═════ TASK INPUT ═════
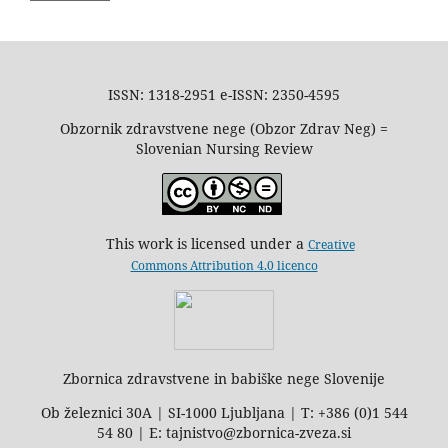
ISSN: 1318-2951 e-ISSN: 2350-4595
Obzornik zdravstvene nege (Obzor Zdrav Neg) =
Slovenian Nursing Review
This work is licensed under a
Creative
Commons Attribution 4.0 licenco
Zbornica zdravstvene in babiške nege Slovenije
Ob železnici 30A | SI-1000 Ljubljana | T: +386 (0)1 544
54 80 | E: tajnistvo@zbornica-zveza.si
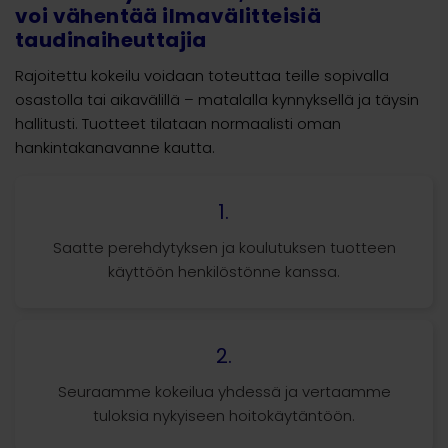
voi vähentää ilmavälitteisiä
taudinaiheuttajia
Rajoitettu kokeilu voidaan toteuttaa teille sopivalla
osastolla tai aikavälillä – matalalla kynnyksellä ja täysin
hallitusti. Tuotteet tilataan normaalisti oman
hankintakanavanne kautta.
1.
Saatte perehdytyksen ja koulutuksen tuotteen
käyttöön henkilöstönne kanssa.
2.
Seuraamme kokeilua yhdessä ja vertaamme
tuloksia nykyiseen hoitokäytäntöön.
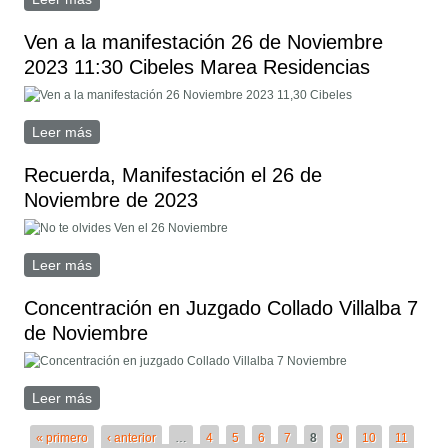
Ven a la manifestación 26 de Noviembre
2023 11:30 Cibeles Marea Residencias
Leer más
sobre Ven a la manifestación 26 de Noviembre 2023
11:30 Cibeles Marea Residencias
Recuerda, Manifestación el 26 de
Noviembre de 2023
Leer más
sobre Recuerda, Manifestación el 26 de Noviembre de
2023
Concentración en Juzgado Collado Villalba 7
de Noviembre
Leer más
sobre Concentración en Juzgado Collado Villalba 7 de
Noviembre
Páginas
« primero
‹ anterior
…
4
5
6
7
8
9
10
11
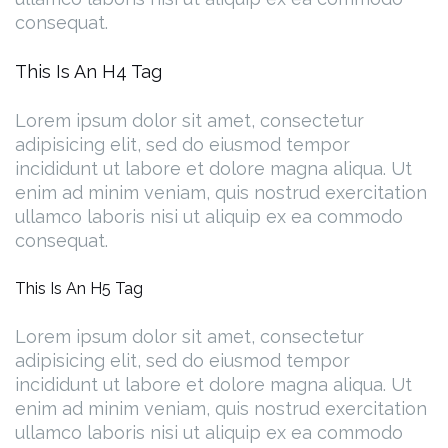
consequat.
This Is An H4 Tag
Lorem ipsum dolor sit amet, consectetur
adipisicing elit, sed do eiusmod tempor
incididunt ut labore et dolore magna aliqua. Ut
enim ad minim veniam, quis nostrud exercitation
ullamco laboris nisi ut aliquip ex ea commodo
consequat.
This Is An H5 Tag
Lorem ipsum dolor sit amet, consectetur
adipisicing elit, sed do eiusmod tempor
incididunt ut labore et dolore magna aliqua. Ut
enim ad minim veniam, quis nostrud exercitation
ullamco laboris nisi ut aliquip ex ea commodo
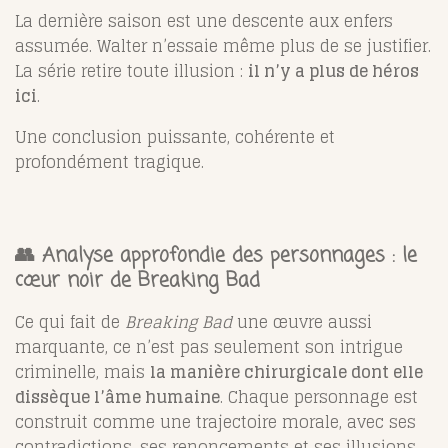
La dernière saison est une descente aux enfers
assumée. Walter n’essaie même plus de se justifier.
La série retire toute illusion :
il n’y a plus de héros
ici
.
Une conclusion puissante, cohérente et
profondément tragique.
👥 Analyse approfondie des personnages : le
cœur noir de Breaking Bad
Ce qui fait de
Breaking Bad
une œuvre aussi
marquante, ce n’est pas seulement son intrigue
criminelle, mais
la manière chirurgicale dont elle
dissèque l’âme humaine
. Chaque personnage est
construit comme une trajectoire morale, avec ses
contradictions, ses renoncements et ses illusions.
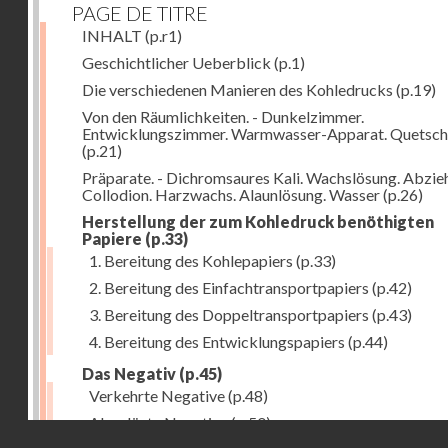
PAGE DE TITRE
INHALT
(p.r1)
Geschichtlicher Ueberblick
(p.1)
Die verschiedenen Manieren des Kohledrucks
(p.19)
Von den Räumlichkeiten. - Dunkelzimmer.
Entwicklungszimmer. Warmwasser-Apparat. Quetsch
(p.21)
Präparate. - Dichromsaures Kali. Wachslösung. Abzie
Collodion. Harzwachs. Alaunlösung. Wasser
(p.26)
Herstellung der zum Kohledruck benöthigten
Papiere
(p.33)
1. Bereitung des Kohlepapiers
(p.33)
2. Bereitung des Einfachtransportpapiers
(p.42)
3. Bereitung des Doppeltransportpapiers
(p.43)
4. Bereitung des Entwicklungspapiers
(p.44)
Das Negativ
(p.45)
Verkehrte Negative
(p.48)
Abgelöste Negative
(p.50)
Droits réservés - CNAM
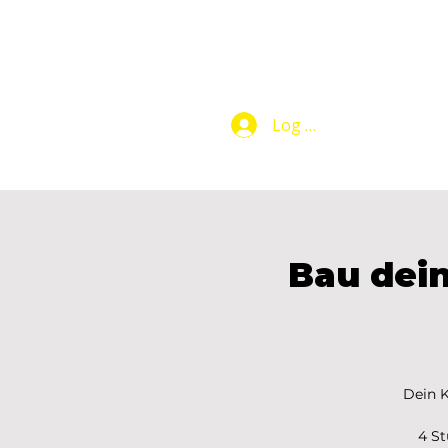
Log In
Makers Club
Bau dein
Dein K
4 St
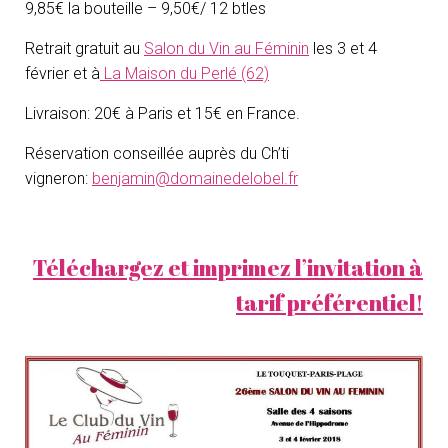
9,85€ la bouteille – 9,50€/ 12 btles
Retrait gratuit au
Salon du Vin au Féminin
les 3 et 4
février et à
La Maison du Perlé (62)
Livraison: 20€ à Paris et 15€ en France.
Réservation conseillée auprès du Ch’ti
vigneron:
benjamin@domainedelobel.fr
Téléchargez et imprimez l’invitation à
tarif préférentiel!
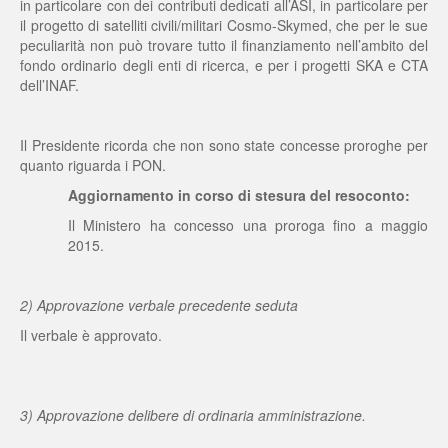
in particolare con dei contributi dedicati all’ASI, in particolare per
il progetto di satelliti civili/militari Cosmo-Skymed, che per le sue
peculiarità non può trovare tutto il finanziamento nell’ambito del
fondo ordinario degli enti di ricerca, e per i progetti SKA e CTA
dell’INAF.
Il Presidente ricorda che non sono state concesse proroghe per
quanto riguarda i PON.
Aggiornamento in corso di stesura del resoconto:
Il Ministero ha concesso una proroga fino a maggio
2015.
2) Approvazione verbale precedente seduta
Il verbale è approvato.
3) Approvazione delibere di ordinaria amministrazione.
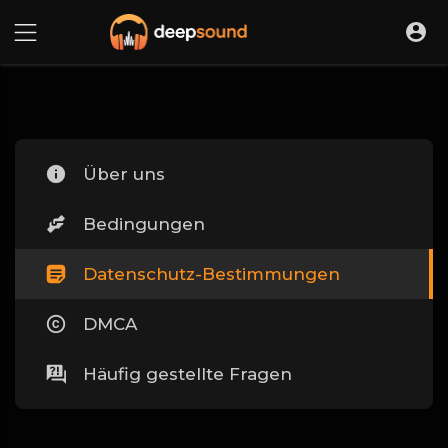
Über uns
Bedingungen
Datenschutz-Bestimmungen
DMCA
Häufig gestellte Fragen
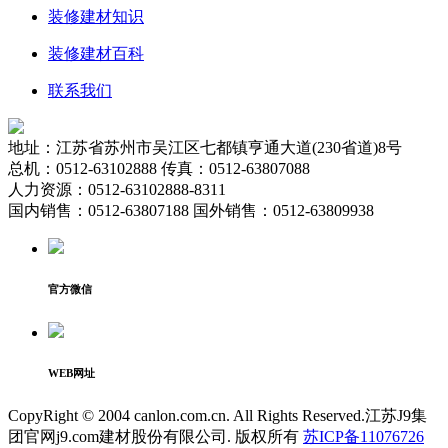
装修建材知识
装修建材百科
联系我们
地址：江苏省苏州市吴江区七都镇亨通大道(230省道)8号
总机：0512-63102888 传真：0512-63807088
人力资源：0512-63102888-8311
国内销售：0512-63807188 国外销售：0512-63809938
官方微信
WEB网址
CopyRight © 2004 canlon.com.cn. All Rights Reserved.江苏J9集
团官网j9.com建材股份有限公司. 版权所有
苏ICP备11076726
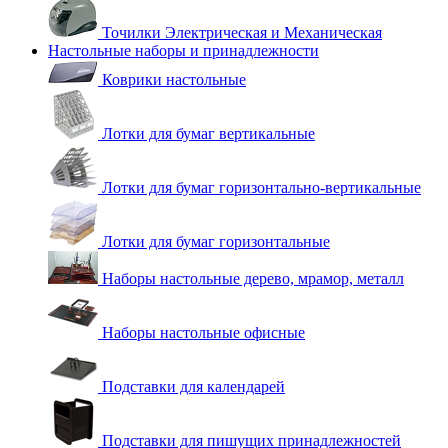
Точилки Электрическая и Механическая
Настольные наборы и принадлежности
Коврики настольные
Лотки для бумаг вертикальные
Лотки для бумаг горизонтально-вертикальные
Лотки для бумаг горизонтальные
Наборы настольные дерево, мрамор, металл
Наборы настольные офисные
Подставки для календарей
Подставки для пишущих принадлежностей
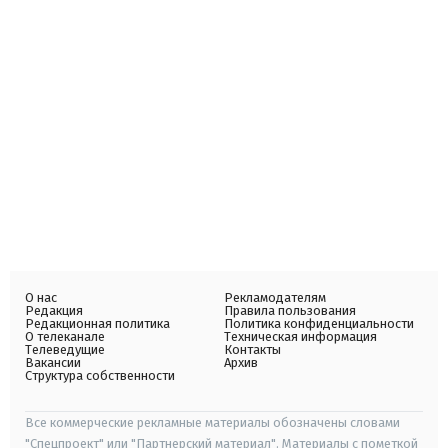
О нас
Рекламодателям
Редакция
Правила пользования
Редакционная политика
Политика конфиденциальности
О телеканале
Техническая информация
Телеведущие
Контакты
Вакансии
Архив
Структура собственности
Все коммерческие рекламные материалы обозначены словами
"Спецпроект" или "Партнерский материал". Материалы с пометкой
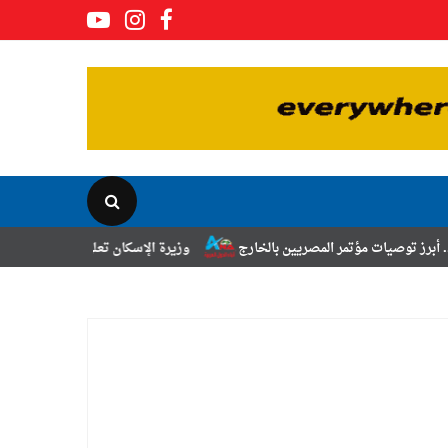
ر المصريين بالخارج
وزيرة الإسكان تعلن نتائج قرعة تخصيص أراضي برنامج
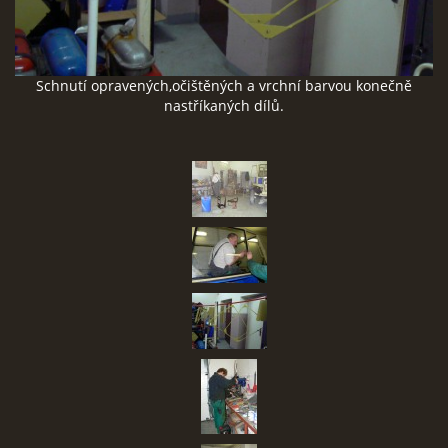
SBĚR VYSLOUŽILÉHO ELEKTROZAŘÍZENÍ
Schnutí opravených,očištěných a vrchní barvou konečně
RADY V NOUZI, DŮLEŽITÉ TEL. ČÍSLA
nastříkaných dílů.
Čeština
English
Deutsch
© 2026 eStránky.cz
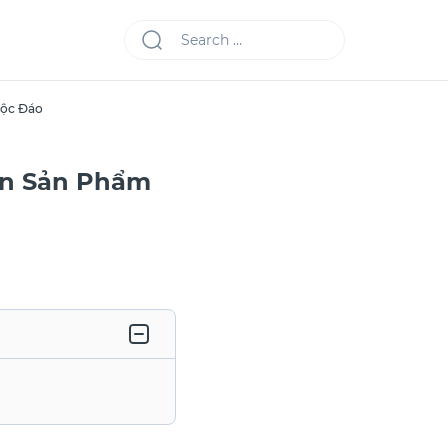
Độc Đáo
Đến Sản Phẩm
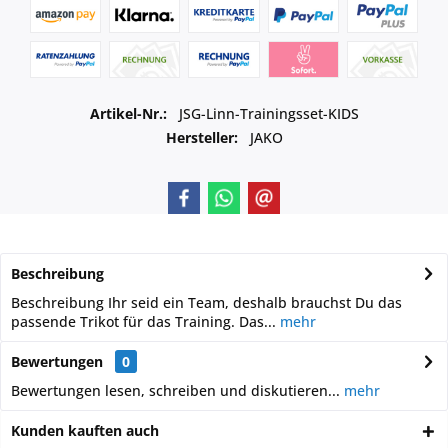
Artikel-Nr.:
JSG-Linn-Trainingsset-KIDS
Hersteller:
JAKO
Beschreibung
Beschreibung Ihr seid ein Team, deshalb brauchst Du das
passende Trikot für das Training. Das...
mehr
Bewertungen
0
Bewertungen lesen, schreiben und diskutieren...
mehr
Kunden kauften auch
═════
ASSIGNED TASK: Given the records above, return the lines starting at the one that holds "Das Negativ" and ending at the one that holds "Лотки для бумаг горизонтальные", exactly, and nothing besides; leave every picture out.

PROBLEM SOLUTION:
Das Negativ
(p.45)
Verkehrte Negative
(p.48)
Abgelöste Negative
(p.50)
Droits réservés - CNAM
Log In
Makers Club
Bau dein
Dein K
4 St
9,85€ la bouteille – 9,50€/ 12 btles
Retrait gratuit au
Salon du Vin au Féminin
les 3 et 4
février et à
La Maison du Perlé (62)
Livraison: 20€ à Paris et 15€ en France.
Réservation conseillée auprès du Ch’ti
vigneron:
benjamin@domainedelobel.fr
Téléchargez et imprimez l’invitation à
tarif préférentiel!
in particolare con dei contributi dedicati all’ASI, in particolare per
il progetto di satelliti civili/militari Cosmo-Skymed, che per le sue
peculiarità non può trovare tutto il finanziamento nell’ambito del
fondo ordinario degli enti di ricerca, e per i progetti SKA e CTA
dell’INAF.
Il Presidente ricorda che non sono state concesse proroghe per
quanto riguarda i PON.
Aggiornamento in corso di stesura del resoconto:
Il Ministero ha concesso una proroga fino a maggio
2015.
2) Approvazione verbale precedente seduta
Il verbale è approvato.
3) Approvazione delibere di ordinaria amministrazione.
Über uns
Bedingungen
Datenschutz-Bestimmungen
DMCA
Häufig gestellte Fragen
装修建材知识
装修建材百科
联系我们
地址：江苏省苏州市吴江区七都镇亨通大道(230省道)8号
总机：0512-63102888 传真：0512-63807088
人力资源：0512-63102888-8311
国内销售：0512-63807188 国外销售：0512-63809938
官方微信
WEB网址
CopyRight © 2004 canlon.com.cn. All Rights Reserved.江苏J9集
团官网j9.com建材股份有限公司. 版权所有
苏ICP备11076726
Точилки Электрическая и Механическая
Настольные наборы и принадлежности
Коврики настольные
Лотки для бумаг вертикальные
Лотки для бумаг горизонтально-вертикальные
Лотки для бумаг горизонтальные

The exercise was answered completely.